Philadelphia has had only one representative on the transit authority's 15-member governing body ever since Mayor Michael Nutter's former deputy mayor for transportation Rina Cutler left the board in the fall. Cutler previously left the mayor's administration in April for a job at Amtrak.
Tolson will join current city representative Beverly Coleman, who is being re-appointed to another five-year term by Kenney, according to his spokeswoman Lauren Hitt — pending City Council approval. Kenney sent the appointments to City Council Wednesday afternoon. (Update: A City Council spokeswoman said the appointments could not be voted on at Council's Jan. 21 regular weekly meeting because of procedural policy. She did not say if they would be voted on at the Jan. 28 Council meeting, which will take place only a couple hours before the SEPTA Board's first monthly meeting of 2016.)

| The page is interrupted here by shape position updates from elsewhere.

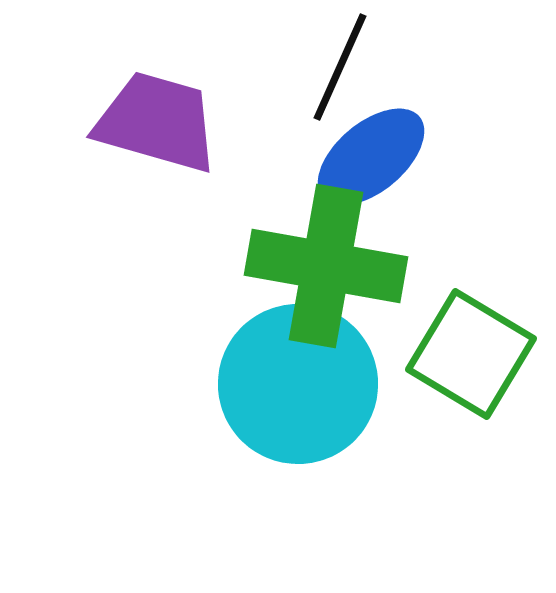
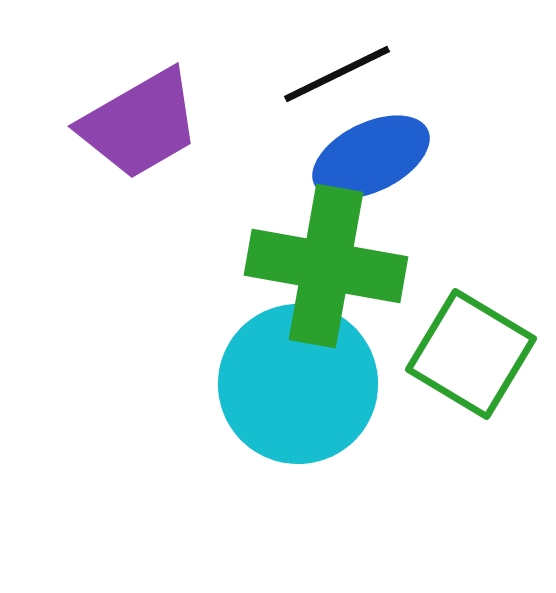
black line: moved 3 px left, 7 px down; rotated 40 degrees clockwise
purple trapezoid: moved 17 px left, 2 px down; rotated 134 degrees clockwise
blue ellipse: rotated 14 degrees clockwise
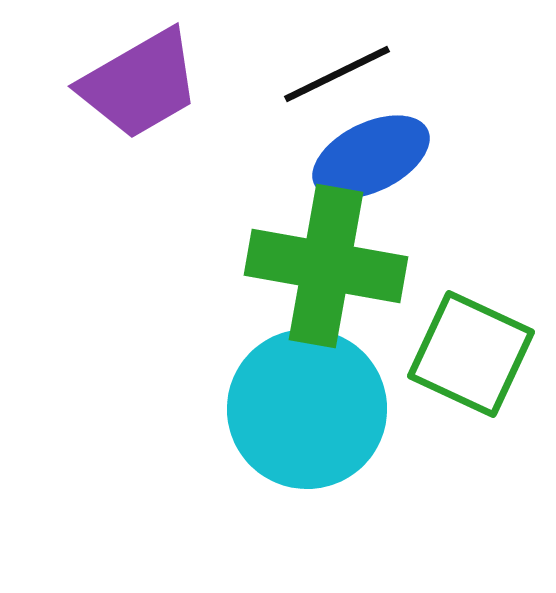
purple trapezoid: moved 40 px up
green square: rotated 6 degrees counterclockwise
cyan circle: moved 9 px right, 25 px down
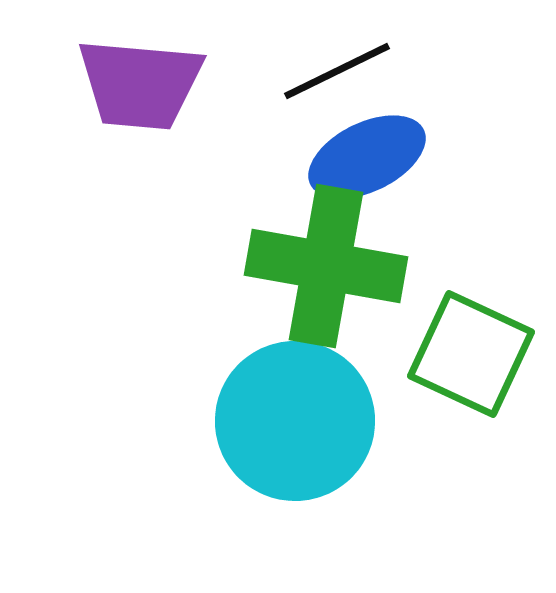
black line: moved 3 px up
purple trapezoid: rotated 35 degrees clockwise
blue ellipse: moved 4 px left
cyan circle: moved 12 px left, 12 px down
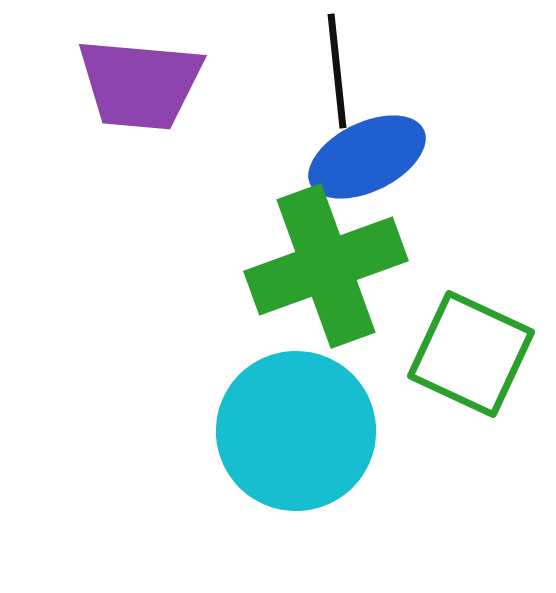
black line: rotated 70 degrees counterclockwise
green cross: rotated 30 degrees counterclockwise
cyan circle: moved 1 px right, 10 px down
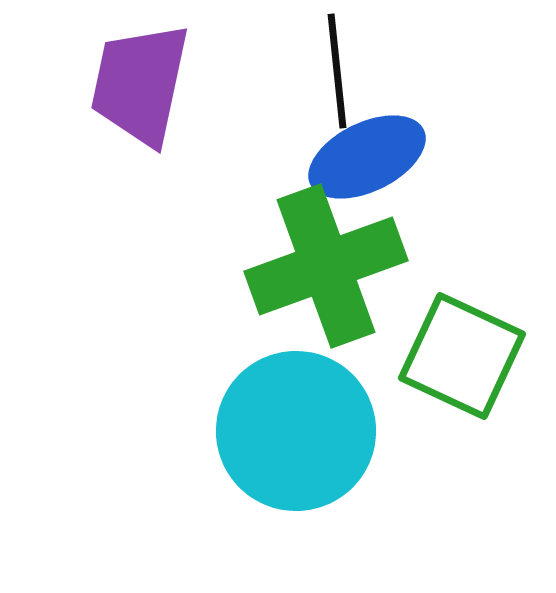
purple trapezoid: rotated 97 degrees clockwise
green square: moved 9 px left, 2 px down
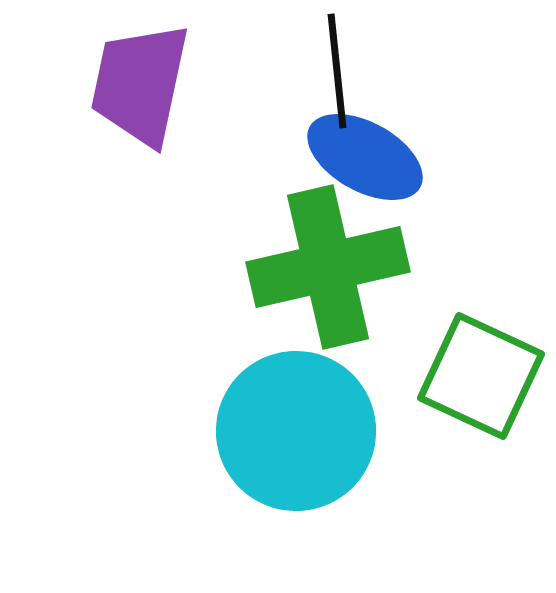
blue ellipse: moved 2 px left; rotated 55 degrees clockwise
green cross: moved 2 px right, 1 px down; rotated 7 degrees clockwise
green square: moved 19 px right, 20 px down
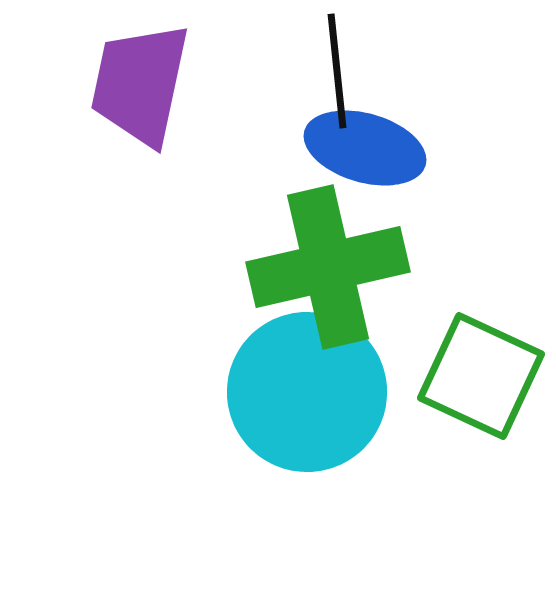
blue ellipse: moved 9 px up; rotated 13 degrees counterclockwise
cyan circle: moved 11 px right, 39 px up
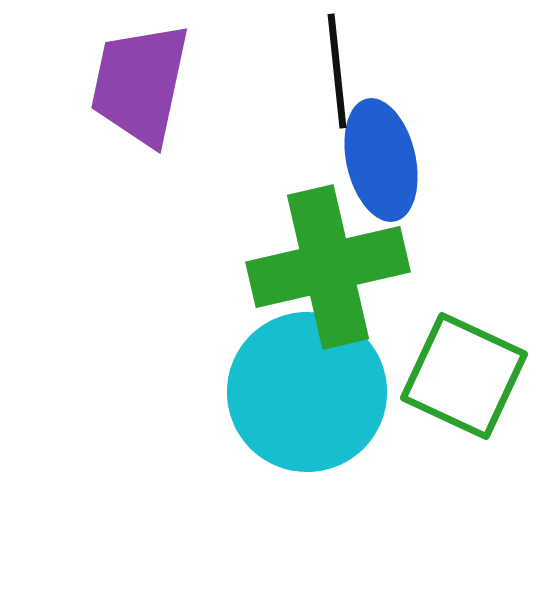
blue ellipse: moved 16 px right, 12 px down; rotated 61 degrees clockwise
green square: moved 17 px left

The SEPTA Board's next scheduled meeting is also Jan. 28.
Tolson is a longtime city official, serving as commissioner of the Revenue and Streets departments in different stints. She was the first woman to lead the Streets Department, and is its second longest-serving commissioner following 10 years at the helm.
In a statement about Tolson's new role, the Kenney administration said, "She will also focus on coordination amongst several other government and non-governmental organizations including SEPTA, PENNDOT, Federal Highway, PECO, PGW, Philadelphia Parking Authority, Delaware River Port Authority, and Philadelphia Regional Port Authority – so in addition to her years of qualifying experience, it also makes logistical sense."
The SEPTA Board has been at times a contentious governing body. Philadelphia has the same number of seats — two — as each of the four surrounding counties: Montgomery, Delaware, Chester, and Bucks. The governor also appoints a representative. Four seats are filled by the state legislature.
Advocates for city transit often cite SEPTA ridership and revenue in calling for more representation on the board. In SEPTA's monthly ridership report for December, there were 648,000 average daily passengers on City Transit, compared to 60,000 on Suburban Transit, and 128,000 on Regional Rail.
City Transit accounted for $22.9 million in revenue in December while Suburban Transit brought in $2.3 million and Regional Rail brought in $11.9 million, according to the report.
The makeup of the board is controlled by the state legislature.